■ **INSTRUCTIONS FOR THE TASK**:
What you return must be the exact lines of the material below, from the first through the one that has "イベント・セミナー | 企業向けサービス", with no pictures and, please, nothing else.

________________________________________

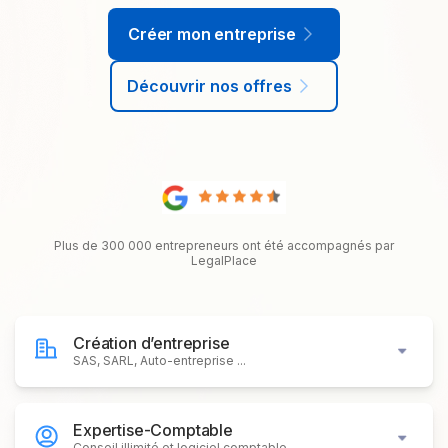
Créer mon entreprise
Découvrir nos offres
Plus de 300 000 entrepreneurs ont été accompagnés par
LegalPlace
Création d’entreprise
SAS, SARL, Auto-entreprise ...
Expertise-Comptable
Conseil illimité et logiciel comptable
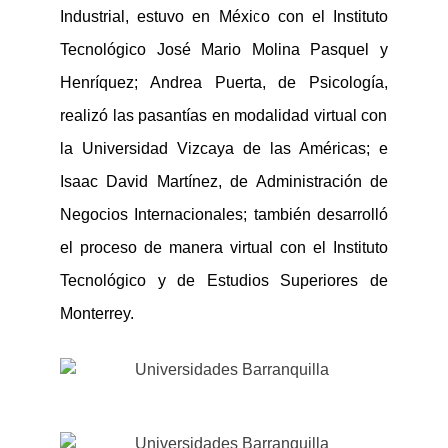
Industrial
, estuvo en México con
el Instituto
Tecnológico José Mario Molina Pasquel y
Henríquez
;
Andrea Puerta,
de Psicología,
realizó las pasantías en modalidad virtual con
la Universidad Vizcaya de las Américas
;
e
Isaac
David Martínez,
de Administración de
Negocios Internacionales;
también desarrolló
el proceso de manera virtual con el Instituto
Tecnológico y de Estudios Superiores de
Monterrey.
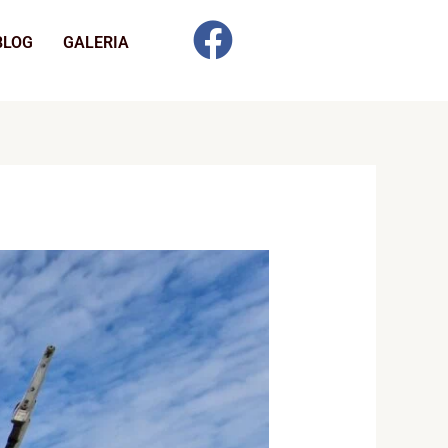
BLOG
GALERIA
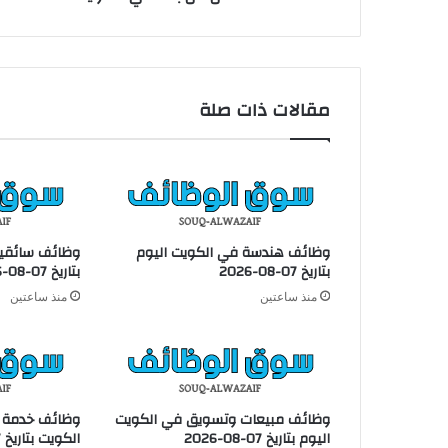
ا
ي
ر
ي
ك
مقالات ذات صلة
س
(
P
l
a
y
r
وظائف هندسة في الكويت اليوم
وظائف سائقين
i
بتاريخ 07-08-2026
بتاريخ 07-08-2026
x
منذ ساعتين
منذ ساعتين
)
–
ف
ر
ص
ع
وظائف مبيعات وتسويق في الكويت
وظائف خدمة ع
م
اليوم بتاريخ 07-08-2026
الكويت بتاريخ 07-08-2026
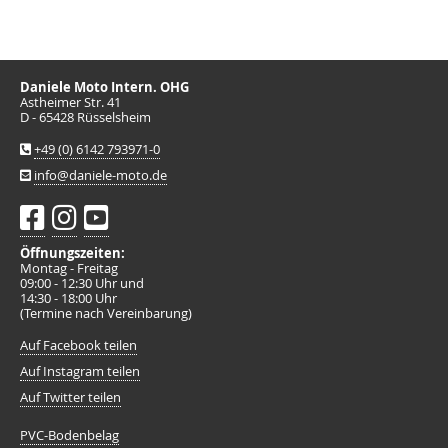
Daniele Moto Intern. OHG
Astheimer Str. 41
D - 65428 Rüsselsheim
+49 (0) 6142 793971-0
info@daniele-moto.de
Öffnungszeiten:
Montag - Freitag
09:00 - 12:30 Uhr und
14:30 - 18:00 Uhr
(Termine nach Vereinbarung)
Auf Facebook teilen
Auf Instagram teilen
Auf Twitter teilen
PVC-Bodenbelag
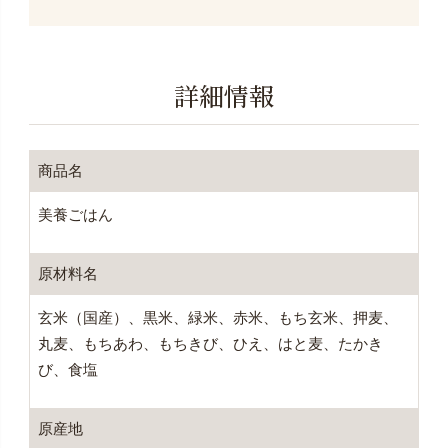
詳細情報
商品名
美養ごはん
原材料名
玄米（国産）、黒米、緑米、赤米、もち玄米、押麦、
丸麦、もちあわ、もちきび、ひえ、はと麦、たかき
び、食塩
原産地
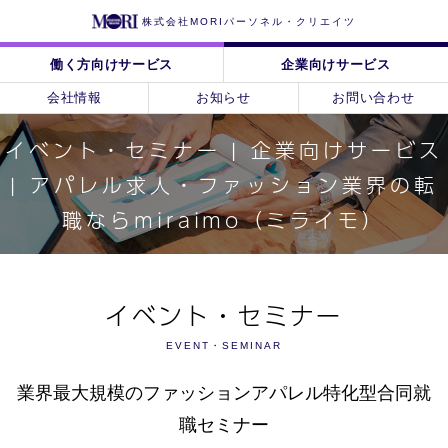
株式会社MORIパーソネル・クリエイツ
働く方向けサービス
企業向けサービス
会社情報
お知らせ
お問い合わせ
イベント・セミナー | 企業向けサービス
| アパレル求人・ファッション業界の転
職ならmiraimo（ミライモ）
イベント・セミナー
EVENT・SEMINAR
業界最大規模のファッションアパレル特化型合同就
職セミナー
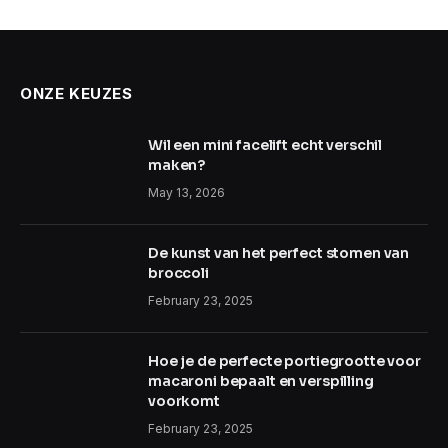
ONZE KEUZES
Wil een mini facelift echt verschil
maken?
May 13, 2026
De kunst van het perfect stomen van
broccoli
February 23, 2025
Hoe je de perfecte portiegrootte voor
macaroni bepaalt en verspilling
voorkomt
February 23, 2025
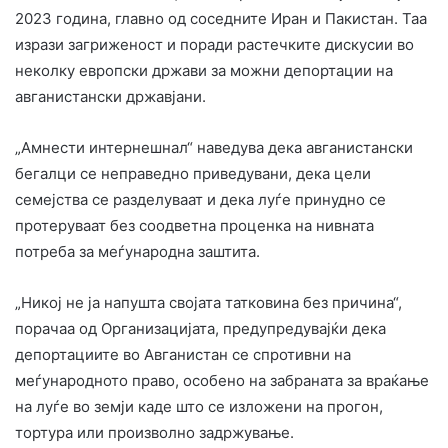
2023 година, главно од соседните Иран и Пакистан. Таа
изрази загриженост и поради растечките дискусии во
неколку европски држави за можни депортации на
авганистански државјани.
„Амнести интернешнал“ наведува дека авганистански
бегалци се неправедно приведувани, дека цели
семејства се разделуваат и дека луѓе принудно се
протеруваат без соодветна проценка на нивната
потреба за меѓународна заштита.
„Никој не ја напушта својата татковина без причина“,
порачаа од Организацијата, предупредувајќи дека
депортациите во Авганистан се спротивни на
меѓународното право, особено на забраната за враќање
на луѓе во земји каде што се изложени на прогон,
тортура или произволно задржување.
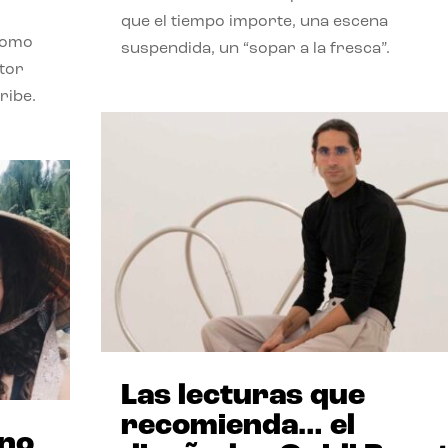
que el tiempo importe, una escena
como
suspendida, un “sopar a la fresca”.
stor
ribe.
Las lecturas que
recomienda… el
ano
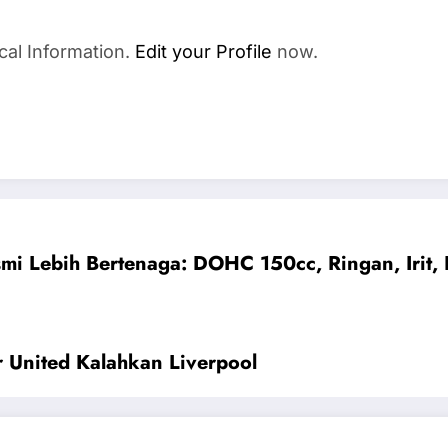
cal Information.
Edit your Profile
now.
mi Lebih Bertenaga: DOHC 150cc, Ringan, Irit,
 United Kalahkan Liverpool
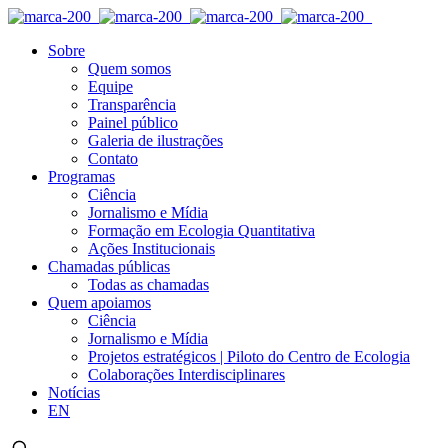
Sobre
Quem somos
Equipe
Transparência
Painel público
Galeria de ilustrações
Contato
Programas
Ciência
Jornalismo e Mídia
Formação em Ecologia Quantitativa
Ações Institucionais
Chamadas públicas
Todas as chamadas
Quem apoiamos
Ciência
Jornalismo e Mídia
Projetos estratégicos | Piloto do Centro de Ecologia
Colaborações Interdisciplinares
Notícias
EN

________________________________________

■ **RESULT FOR THIS EXERCISE**:
Créer mon entreprise
Découvrir nos offres
Plus de 300 000 entrepreneurs ont été accompagnés par
LegalPlace
Création d’entreprise
SAS, SARL, Auto-entreprise ...
Expertise-Comptable
Conseil illimité et logiciel comptable
Industrial
, estuvo en México con
el Instituto
Tecnológico José Mario Molina Pasquel y
Henríquez
;
Andrea Puerta,
de Psicología,
realizó las pasantías en modalidad virtual con
la Universidad Vizcaya de las Américas
;
e
Isaac
David Martínez,
de Administración de
Negocios Internacionales;
también desarrolló
el proceso de manera virtual con el Instituto
Tecnológico y de Estudios Superiores de
Monterrey.
BLOG
GALERIA
ا
ي
ر
ي
ك
مقالات ذات صلة
س
(
P
l
a
y
r
وظائف هندسة في الكويت اليوم
وظائف سائقين
i
بتاريخ 07-08-2026
بتاريخ 07-08-2026
x
منذ ساعتين
منذ ساعتين
)
–
ف
ر
ص
ع
وظائف مبيعات وتسويق في الكويت
وظائف خدمة ع
م
اليوم بتاريخ 07-08-2026
الكويت بتاريخ 07-08-2026
Daniele Moto Intern. OHG
Astheimer Str. 41
D - 65428 Rüsselsheim
+49 (0) 6142 793971-0
info@daniele-moto.de
Öffnungszeiten:
Montag - Freitag
09:00 - 12:30 Uhr und
14:30 - 18:00 Uhr
(Termine nach Vereinbarung)
Auf Facebook teilen
Auf Instagram teilen
Auf Twitter teilen
PVC-Bodenbelag
詳細情報
商品名
美養ごはん
原材料名
玄米（国産）、黒米、緑米、赤米、もち玄米、押麦、
丸麦、もちあわ、もちきび、ひえ、はと麦、たかき
び、食塩
原産地
株式会社MORIパーソネル・クリエイツ
働く方向けサービス
企業向けサービス
会社情報
お知らせ
お問い合わせ
イベント・セミナー | 企業向けサービス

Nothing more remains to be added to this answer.